2013-09-19
Processes waiting for NFS IO do show in Linux %iowait
statistics
Suppose that you have a machine that does decent amounts of both
local disk IO and NFS IO and it's not performing as well as you'd
like. Tools like vmstat
show that it's spending a significant
amount of time in %iowait
while your (local)
disk stats tool is somewhat ambivalent but suggests
that the local disks are often not saturated. Can you safely conclude
that your system is spending a bunch of its time waiting on NFS IO
and this is what the %iowait
numbers are reflecting?
As far as I can tell from both experimentation and some reading of
the kernel source, the answer is yes. Waiting for NFS IO shows up
in %iowait
. A NFS client with otherwise inexplicable %iowait
times is thus waiting on NFS IO because your fileservers aren't
responding as fast as it would like.
(Crudely simplifying, from the kernel source it very much looks
like the same mechanisms drive %iowait
as drive things like
vmstat's b
column ('busy' processes, processes waiting in
uninterruptible sleep) and in fact the Linux load average itself,
and processes waiting on NFS IO definitely show up in the latter
two.)
You might wonder why I bothered asking such an obvious question.
The simple answer is that Unix systems have had a historical habit
of not considering remote filesystem IO to be 'real' disk IO. In
the old days it would have been perfectly in character for %iowait
to only reflect IO to real disks. Current manpages for vmstat
,
top
, and so on do describe %iowait
generally as eg 'time spent
waiting for IO' (without restricting it to disks) but my old habits die hard.
Sidebar: NFS client performance information
It turns out that while I wasn't looking Linux has gained quite
detailed NFS client performance statistics in the form of a whole
barrage of (per-filesystem) stuff that's reported through
/proc/self/mountstats
. Unfortunately both documentation on what's
in mountstats
and good tools for monitoring it seem to be a bit
lacking, but a lot of information is there if you can dig it out.
(See nfsiostats
from the sysstat package for one
thing that reads it. Note that this can be compiled on, say, Ubuntu
10.04 even though 10.04 didn't package it.)

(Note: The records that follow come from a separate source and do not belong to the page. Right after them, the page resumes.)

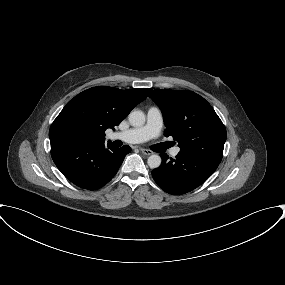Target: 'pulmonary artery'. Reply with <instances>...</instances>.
<instances>
[{
	"instance_id": "e3ab8cb5",
	"label": "pulmonary artery",
	"mask_w": 285,
	"mask_h": 285,
	"mask_svg": "<svg viewBox=\"0 0 285 285\" xmlns=\"http://www.w3.org/2000/svg\"><path fill=\"white\" fill-rule=\"evenodd\" d=\"M163 127V117L160 109L152 106L147 111L146 123L139 127L130 128L123 131L114 132L110 135L112 140H121L126 143H142L154 137H157ZM180 148L175 147L171 150L172 156H177Z\"/></svg>"
}]
</instances>
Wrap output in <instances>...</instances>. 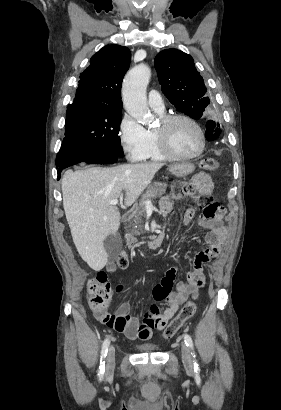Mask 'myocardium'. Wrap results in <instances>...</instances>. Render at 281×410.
<instances>
[{
	"label": "myocardium",
	"mask_w": 281,
	"mask_h": 410,
	"mask_svg": "<svg viewBox=\"0 0 281 410\" xmlns=\"http://www.w3.org/2000/svg\"><path fill=\"white\" fill-rule=\"evenodd\" d=\"M179 120L189 122L191 125H193L197 129L200 135L201 146L199 150L192 155L178 154L172 149L171 145L169 144V141L167 138V131L174 122L179 121ZM155 136H156V140H157V143L161 151L164 153V155L168 159H172V160L195 159L199 157L200 155H202V153L205 151V148H206V135H205L203 128L194 118L188 115H185V114H172V115H166V116L161 117L159 128L155 130Z\"/></svg>",
	"instance_id": "obj_1"
}]
</instances>
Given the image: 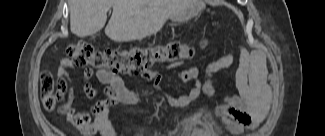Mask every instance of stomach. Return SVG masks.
Listing matches in <instances>:
<instances>
[{"instance_id": "obj_1", "label": "stomach", "mask_w": 325, "mask_h": 136, "mask_svg": "<svg viewBox=\"0 0 325 136\" xmlns=\"http://www.w3.org/2000/svg\"><path fill=\"white\" fill-rule=\"evenodd\" d=\"M194 8L186 11L185 13H179L174 16H172L170 19L174 22H183L184 19L188 16H191L192 14L198 13L199 9L203 6L202 3L198 0H194Z\"/></svg>"}]
</instances>
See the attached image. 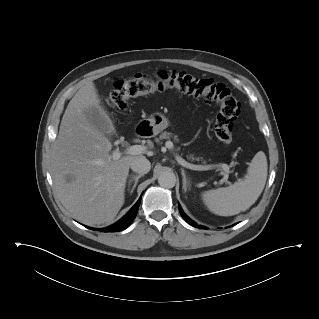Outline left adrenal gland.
Listing matches in <instances>:
<instances>
[{"label": "left adrenal gland", "mask_w": 319, "mask_h": 319, "mask_svg": "<svg viewBox=\"0 0 319 319\" xmlns=\"http://www.w3.org/2000/svg\"><path fill=\"white\" fill-rule=\"evenodd\" d=\"M182 177H183V179H182V181H183V189L186 192L187 188H188V186L190 184V181L187 179L186 174L184 173V170H182Z\"/></svg>", "instance_id": "left-adrenal-gland-1"}]
</instances>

Load is a whole system phenomenon
Here's something obvious: load and its companion overload is something that's created by everything that's going on on your system at once. Oh, sure, some subset of the activity can be saturating a particular resource, but in general (and without quota-based things like Linux's cgroups) it is the sum of all activity (or all relevant activity) that matters.
So far this probably all sounds very obvious, and it is. But there's a big corollary: if you want to limit load, you must take a global perspective on activity. If you have ten things that each could create load, you can't limit overall system load just by limiting those ten things individually and in isolation from each other. A 'reasonable load' for one thing by itself is not necessarily reasonable when all ten are loaded at once. If you have no dynamic global system the best you can do is to assign static quotas such that each thing gets a limit of (say) 1/10th of the machine and can't use more even when the system is otherwise idle.
Now this comes with an exception: if all activity funnels through one central point at some point in processing, you can (sometimes) put load limits on that single point and be done. That's because the single point implicitly has a global view of the load; it 'knows' what the global total load is because it sees all traffic.
All of this sounds hopelessly abstract, so let's talk web servers and web applications. Suppose you have a web server serving ten web apps, each of which is handled by its own separate daemon. You want your machine to not explode under load, no matter what load it is. Can you get this by just putting individual limits on each web app (eg 'only so much concurrency at once')? My answer is 'not unless you're going to use low limits', at least if demand for the apps is unpredictable. To do this properly you need some central point to apply a whole system view and whole system limits. One such spot might be the front-end web server; another might be a daemon that handles or at least monitors all web apps at once.
In short, now you know why I feel that separate standalone daemons are the wrong approach for scalable app deployment. Separate daemons mean separate limits and you can't configure those sensibly without risking blowing up your machine under load. The more apps you have the worse this gets (because the less their 'safe' share of the machine is).